I am not sure this solution feels practical in the long term, I think there can be downsides to assuming a write happened. Your solution would quickly turn complex once you start to layer in things like Allow/Deny. What happens if a Meteor method is doing the writing to the DB instead? Or are you planning to hook in even lower to the raw Mongo connector to pick up writes?

@arunoda had some similar work early on with Redis and use it as the communication point between servers for real-time messaging.

I think the long term answer will probably be something like Postgres or RethinkDB, where you can get triggers or native db pub/sub (respectively).

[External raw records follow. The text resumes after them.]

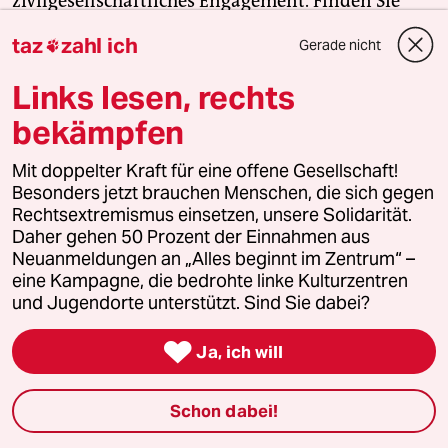
zivilgesellschaftliches Engagement. Finden Sie
auch? Dann machen Sie mit und unterstützen Sie
taz
zahl ich
Gerade nicht

unsere Aktion.
Links lesen, rechts
Jetzt unterstützen
bekämpfen
Mit doppelter Kraft für eine offene Gesellschaft!
Besonders jetzt brauchen Menschen, die sich gegen
Themen
Rechtsextremismus einsetzen, unsere Solidarität.
#Krieg in der Ukraine
#Odessa
#Bärbel Bas
#EU-Beitritt
Daher gehen 50 Prozent der Einnahmen aus
Neuanmeldungen an „Alles beginnt im Zentrum“ –
eine Kampagne, die bedrohte linke Kulturzentren
Feedback
Kommentieren
Fehlerhinweis
und Jugendorte unterstützt. Sind Sie dabei?
Diesen Artikel teilen

Ja, ich will
Schon dabei!
Mehr zum Thema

tmeasday · May 8, 2015, 7:26am

@joshowens I think if you read the livequery project page closely and read between the lines I think the MDG team agrees with you

msavin · May 8, 2015, 4:26pm

Yes, that’s what Galaxy is supposed to do… from what I’ve read it sounds like they are planning to build LiveQuery for all kinds of databases (Postgres, MySQL, etc)… but until Galaxy comes, and until it gains support for it, this can be an equally effective solution to prevent the bottleneck. It’s also good for the eco-system because it would prevent us from being locked into Galaxy to scale Meteor. Althought, I am sure Galaxy will be so awesome that we will want to stay there.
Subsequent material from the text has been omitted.